Core strengthening plays a supporting role because your trunk muscles are the foundation for all balance adjustments. Even small improvements in core stability can translate to more confident walking and fewer falls. The key with any exercise program is consistency and appropriate challenge. Exercises that feel too easy won’t push your nervous system to adapt, while exercises that are too difficult create a fall risk during training itself.

Walking aids are common and practical. In one balance training study, half the participants used a walking aid outdoors, most often a single-sided cane. Using a cane or walking poles isn’t a sign of giving up on balance. It’s a tool that adds a point of contact with the ground, giving your brain extra sensory information and widening your effective base of support. Ankle-foot orthoses can help if foot drop (difficulty lifting the front of the foot) is contributing to tripping and instability.

What Makes Balance Worse Over Time

Balance problems in MS tend to be progressive, but the rate varies enormously between individuals.
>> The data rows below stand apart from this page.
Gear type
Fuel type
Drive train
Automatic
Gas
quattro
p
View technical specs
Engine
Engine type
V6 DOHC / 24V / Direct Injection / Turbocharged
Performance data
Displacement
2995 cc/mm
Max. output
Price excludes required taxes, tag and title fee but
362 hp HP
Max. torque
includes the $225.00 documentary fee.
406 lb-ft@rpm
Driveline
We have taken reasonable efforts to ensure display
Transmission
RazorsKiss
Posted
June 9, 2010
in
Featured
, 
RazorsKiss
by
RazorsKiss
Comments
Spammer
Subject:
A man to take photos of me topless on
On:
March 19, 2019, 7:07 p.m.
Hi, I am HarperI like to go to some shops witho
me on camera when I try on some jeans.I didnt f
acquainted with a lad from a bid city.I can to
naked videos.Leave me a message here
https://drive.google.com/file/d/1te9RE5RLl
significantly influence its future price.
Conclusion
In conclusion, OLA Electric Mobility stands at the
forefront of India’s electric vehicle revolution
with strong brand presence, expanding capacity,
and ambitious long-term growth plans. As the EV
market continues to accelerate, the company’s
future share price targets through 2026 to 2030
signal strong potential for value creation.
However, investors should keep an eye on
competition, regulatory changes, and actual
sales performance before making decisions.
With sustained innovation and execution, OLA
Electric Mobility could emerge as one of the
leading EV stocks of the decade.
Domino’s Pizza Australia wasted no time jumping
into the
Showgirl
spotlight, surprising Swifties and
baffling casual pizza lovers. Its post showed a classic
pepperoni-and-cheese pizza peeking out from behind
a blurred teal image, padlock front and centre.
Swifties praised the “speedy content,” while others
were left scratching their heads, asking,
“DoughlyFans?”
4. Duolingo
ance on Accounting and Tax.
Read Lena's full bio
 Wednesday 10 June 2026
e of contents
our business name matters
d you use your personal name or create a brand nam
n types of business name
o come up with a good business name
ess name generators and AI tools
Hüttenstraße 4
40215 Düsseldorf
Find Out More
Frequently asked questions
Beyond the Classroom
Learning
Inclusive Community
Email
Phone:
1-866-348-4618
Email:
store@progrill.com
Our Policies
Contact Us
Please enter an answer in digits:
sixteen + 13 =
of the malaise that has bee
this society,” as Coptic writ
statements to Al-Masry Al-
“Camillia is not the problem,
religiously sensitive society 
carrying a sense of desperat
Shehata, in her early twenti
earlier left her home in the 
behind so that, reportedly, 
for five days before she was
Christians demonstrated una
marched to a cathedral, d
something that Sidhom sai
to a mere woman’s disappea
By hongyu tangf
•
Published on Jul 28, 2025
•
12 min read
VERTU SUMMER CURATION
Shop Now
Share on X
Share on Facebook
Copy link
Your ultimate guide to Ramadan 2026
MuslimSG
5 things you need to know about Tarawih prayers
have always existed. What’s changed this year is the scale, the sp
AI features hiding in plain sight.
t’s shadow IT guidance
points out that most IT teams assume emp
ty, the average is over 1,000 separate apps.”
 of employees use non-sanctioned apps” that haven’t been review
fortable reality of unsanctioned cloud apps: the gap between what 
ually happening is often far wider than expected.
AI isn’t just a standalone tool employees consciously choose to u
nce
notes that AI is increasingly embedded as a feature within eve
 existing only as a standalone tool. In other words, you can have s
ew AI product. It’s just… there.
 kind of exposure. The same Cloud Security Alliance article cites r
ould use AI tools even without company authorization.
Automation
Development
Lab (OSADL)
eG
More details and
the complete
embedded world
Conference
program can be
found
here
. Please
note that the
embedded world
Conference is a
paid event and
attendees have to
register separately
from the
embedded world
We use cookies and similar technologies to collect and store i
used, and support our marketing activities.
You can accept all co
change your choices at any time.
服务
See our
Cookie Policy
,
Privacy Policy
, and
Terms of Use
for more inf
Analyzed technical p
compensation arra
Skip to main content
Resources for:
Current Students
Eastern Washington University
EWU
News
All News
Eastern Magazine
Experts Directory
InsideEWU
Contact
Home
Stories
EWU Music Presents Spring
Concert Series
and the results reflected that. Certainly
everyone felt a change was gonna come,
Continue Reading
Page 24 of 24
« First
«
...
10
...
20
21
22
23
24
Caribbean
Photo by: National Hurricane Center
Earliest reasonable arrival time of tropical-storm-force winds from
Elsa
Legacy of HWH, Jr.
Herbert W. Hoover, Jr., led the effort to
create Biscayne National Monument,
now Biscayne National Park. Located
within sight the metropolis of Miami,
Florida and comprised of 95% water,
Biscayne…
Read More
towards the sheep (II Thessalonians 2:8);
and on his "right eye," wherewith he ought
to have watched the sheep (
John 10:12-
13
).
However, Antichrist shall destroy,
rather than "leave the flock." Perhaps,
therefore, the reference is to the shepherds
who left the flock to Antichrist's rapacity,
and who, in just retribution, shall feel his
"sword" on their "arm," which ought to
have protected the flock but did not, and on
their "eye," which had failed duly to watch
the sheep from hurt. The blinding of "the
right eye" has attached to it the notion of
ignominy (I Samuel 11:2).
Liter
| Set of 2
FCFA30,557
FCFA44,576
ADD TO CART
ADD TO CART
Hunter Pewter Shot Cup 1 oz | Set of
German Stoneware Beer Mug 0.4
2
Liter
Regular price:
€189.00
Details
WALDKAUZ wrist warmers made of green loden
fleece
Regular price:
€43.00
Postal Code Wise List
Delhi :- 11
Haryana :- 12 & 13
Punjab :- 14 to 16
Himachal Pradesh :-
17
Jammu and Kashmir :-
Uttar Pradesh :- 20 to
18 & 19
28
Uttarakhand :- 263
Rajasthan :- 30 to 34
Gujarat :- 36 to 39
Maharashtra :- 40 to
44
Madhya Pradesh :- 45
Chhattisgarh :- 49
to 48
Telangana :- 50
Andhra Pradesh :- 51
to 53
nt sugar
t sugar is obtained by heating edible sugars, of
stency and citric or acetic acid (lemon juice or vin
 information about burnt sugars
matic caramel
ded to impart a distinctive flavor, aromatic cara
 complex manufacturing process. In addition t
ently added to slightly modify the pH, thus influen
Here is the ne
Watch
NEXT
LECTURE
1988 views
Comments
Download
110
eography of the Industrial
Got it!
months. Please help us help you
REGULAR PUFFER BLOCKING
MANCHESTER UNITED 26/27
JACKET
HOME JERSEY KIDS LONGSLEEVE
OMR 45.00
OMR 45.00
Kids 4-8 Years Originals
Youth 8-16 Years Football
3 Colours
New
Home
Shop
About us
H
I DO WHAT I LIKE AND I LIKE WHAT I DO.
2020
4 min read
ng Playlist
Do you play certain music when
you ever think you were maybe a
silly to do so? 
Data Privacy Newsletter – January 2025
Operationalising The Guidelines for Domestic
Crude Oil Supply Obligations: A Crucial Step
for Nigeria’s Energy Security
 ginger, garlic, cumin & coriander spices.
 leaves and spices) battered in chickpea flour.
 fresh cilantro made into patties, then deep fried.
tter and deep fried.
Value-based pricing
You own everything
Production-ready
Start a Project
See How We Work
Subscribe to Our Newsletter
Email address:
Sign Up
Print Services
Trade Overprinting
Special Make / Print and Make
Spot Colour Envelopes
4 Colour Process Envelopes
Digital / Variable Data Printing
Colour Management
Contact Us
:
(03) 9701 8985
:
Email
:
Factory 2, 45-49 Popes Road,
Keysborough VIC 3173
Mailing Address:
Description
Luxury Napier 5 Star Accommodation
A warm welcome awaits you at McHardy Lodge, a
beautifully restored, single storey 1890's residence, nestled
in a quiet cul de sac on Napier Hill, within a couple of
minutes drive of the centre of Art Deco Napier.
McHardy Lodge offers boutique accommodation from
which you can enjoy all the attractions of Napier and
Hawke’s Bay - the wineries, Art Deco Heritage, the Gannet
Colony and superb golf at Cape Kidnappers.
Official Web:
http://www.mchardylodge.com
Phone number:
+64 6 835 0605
New lesions in the cerebellum, brainstem, or spinal cord can cause stepwise declines, while gradual nerve degeneration contributes to a slower, steadier worsening. Muscle weakness and spasticity (stiffness) compound the problem, because even if your brain sends the right balance corrections, tight or weak muscles may not execute them effectively. Fatigue, both physical and cognitive, also plays a role. When you’re exhausted, the brain’s ability to process and integrate balance signals slows down, making falls more likely later in the day.

Inactivity creates a vicious cycle. Fear of falling leads to less movement, which leads to deconditioning, which makes balance even worse. Staying physically active within your limits, even when balance feels unreliable, is one of the most effective long-term strategies for slowing the decline.